Every level in Kinect Adventures – River Rush has six, the other games nine apiece – is instantly available in Free Play, but you can also choose to play the game in Adventure mode. One or two players can complete a series of 'Adventures', unlocking four difficulty levels and being rewarded with digital trinkets as they go: avatar vanity items, say, or 'living statues' that you can amusingly animate with your own voice and movement.
The Adventures are just strings of the game's levels, occasionally subjected to extremely mild cosmetic remixes. There's the race-against-the-clock Timed Play (unlockable as a separate play mode), in which the pins become time extends, or the mode in which the red Adventure pins become, um, blue Treasure pins. There's no real variation in design; you always have to collect as many pins as possible, either physically or as a reward for success.
As with Joy Ride, it's a rather forced attempt at grinding out the lifespan of a simple game through a progress-and-reward structure. However, Adventures does at least have the good grace to offer most of its content for free play from the start, and kids will probably enjoy collecting the goodies. You can share and upload the de rigueur embarrassing snaps and there's even online play.

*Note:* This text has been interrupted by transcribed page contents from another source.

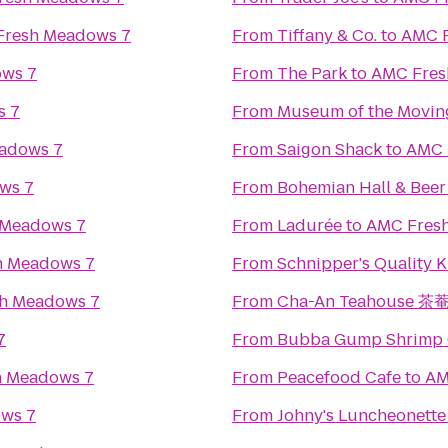
Fresh Meadows 7
From
Tiffany & Co.
to
AMC F
ws 7
From
The Park
to
AMC Fres
s 7
From
Museum of the Movin
adows 7
From
Saigon Shack
to
AMC 
ws 7
From
Bohemian Hall & Bee
 Meadows 7
From
Ladurée
to
AMC Fres
h Meadows 7
From
Schnipper's Quality K
h Meadows 7
From
Cha-An Teahouse 茶
7
From
Bubba Gump Shrimp 
h Meadows 7
From
Peacefood Cafe
to
AM
ws 7
From
Johny's Luncheonette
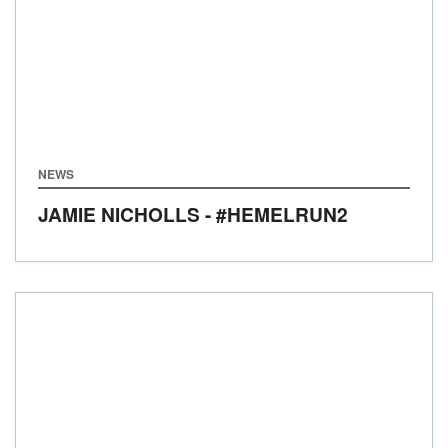
NEWS
JAMIE NICHOLLS - #HEMELRUN2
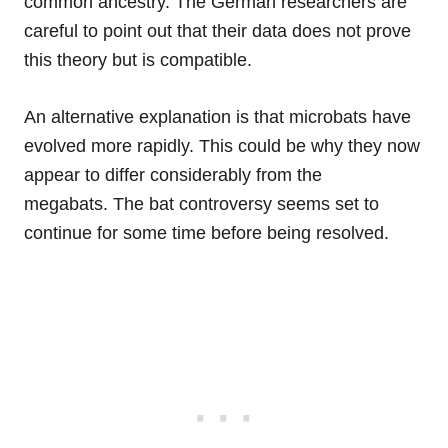
common ancestry. The German researchers are
careful to point out that their data does not prove
this theory but is compatible.
An alternative explanation is that microbats have
evolved more rapidly. This could be why they now
appear to differ considerably from the
megabats. The bat controversy seems set to
continue for some time before being resolved.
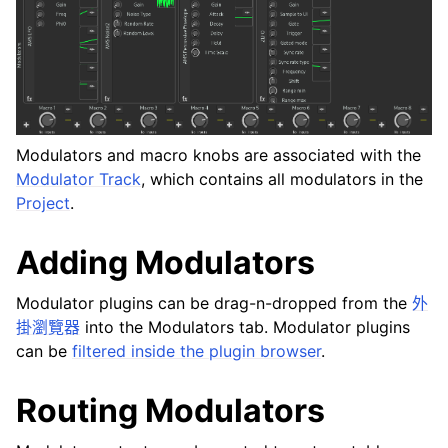
ggle navigation of Plugins & Files
ggle navigation of 音軌
ggle navigation of 正在編輯
ggle navigation of Mixing
ggle navigation of 重放和录制
Modulators and macro knobs are associated with the
ggle navigation of 訊號串接 (Routing)
Modulator Track
, which contains all modulators in the
ggle navigation of Chords and Scales
Project
.
Adding Modulators
ggle navigation of 导出
ggle navigation of 腳本編寫
Modulator plugins can be drag-n-dropped from the
外
掛瀏覽器
into the Modulators tab. Modulator plugins
can be
filtered inside the plugin browser
.
ggle navigation of Theming
ggle navigation of Contributing
Routing Modulators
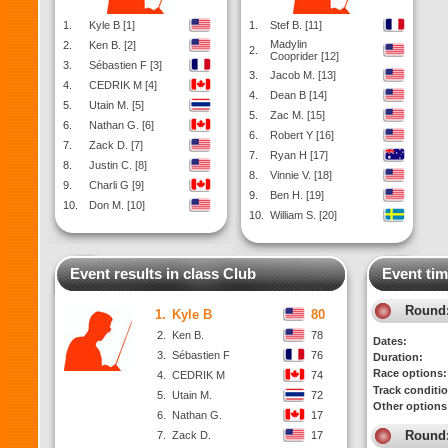
1.
Kyle B [1]
1.
Stef B. [11]
Madylin
2.
Ken B. [2]
2.
Cooprider [12]
3.
Sébastien F [3]
3.
Jacob M. [13]
4.
CEDRIK M [4]
4.
Dean B [14]
5.
Utain M. [5]
5.
Zac M. [15]
6.
Nathan G. [6]
6.
Robert Y [16]
7.
Zack D. [7]
7.
Ryan H [17]
8.
Justin C. [8]
8.
Vinnie V. [18]
9.
Charli G [9]
9.
Ben H. [19]
10.
Don M. [10]
10.
William S. [20]
Event results in class Club
Event tim
Round
1.
Kyle B
80
2.
Ken B.
78
Dates:
3.
Sébastien F
76
Duration:
Race options:
4.
CEDRIK M
74
Track conditi
5.
Utain M.
72
Other options
6.
Nathan G.
17
Round
7.
Zack D.
17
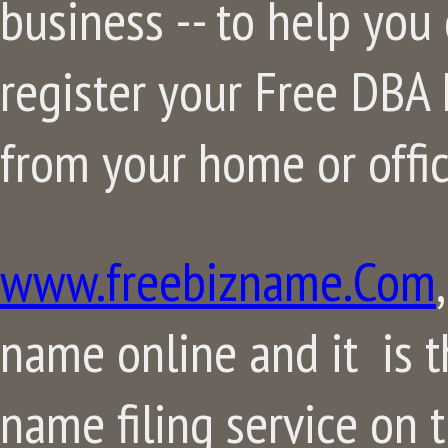
business -- to help you
register your Free DBA F
from your home or offic
www.freebizname.Com
name online and it is 
name filing service on 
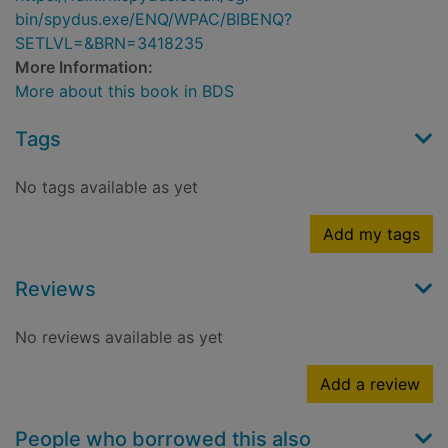
bin/spydus.exe/ENQ/WPAC/BIBENQ?
SETLVL=&BRN=3418235
More Information:
More about this book in BDS
Tags
No tags available as yet
Add my tags
Reviews
No reviews available as yet
Add a review
People who borrowed this also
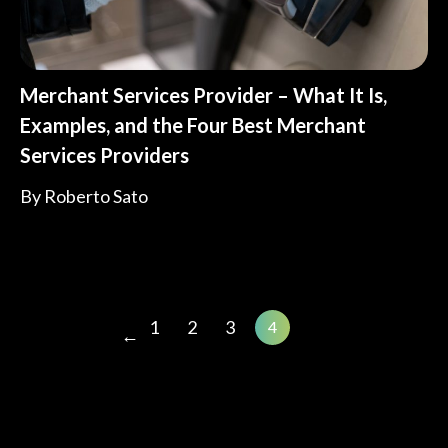
Merchant Services Provider – What It Is,
Examples, and the Four Best Merchant
Services Providers
By
Roberto Sato
1
2
3
4
←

It's not a party game to match Sports, however. It's nice to play in company, but most of Adventures' mini-games aren't particularly designed for or improved by multiplayer, and there's scant competitive spirit to be squeezed out of it. It's breezy, polished and charmingly presented – the interface picked out in stitches of brightly-coloured thread like a scout's reward badge – but ultimately throwaway.
It's easy to see why show crowds and first-time users are reliably wowed by Adventures; it's original, cute, tailored to Kinect's unique capabilities, and impressively committed to the idea of full-body, real-time motion control on screen at all times. But with just five games it can ill afford one dud or sustain a laboured campaign mode, and without compelling multiplayer there's little reason to persevere with it after the wow factor wears off.
Our advice: load Adventures as soon as you unpack your Kinect and enjoy it, preferably with small children to hand. Within a couple of weeks it will be gathering dust: another brave bundled game, first up out of the trenches, first to fall.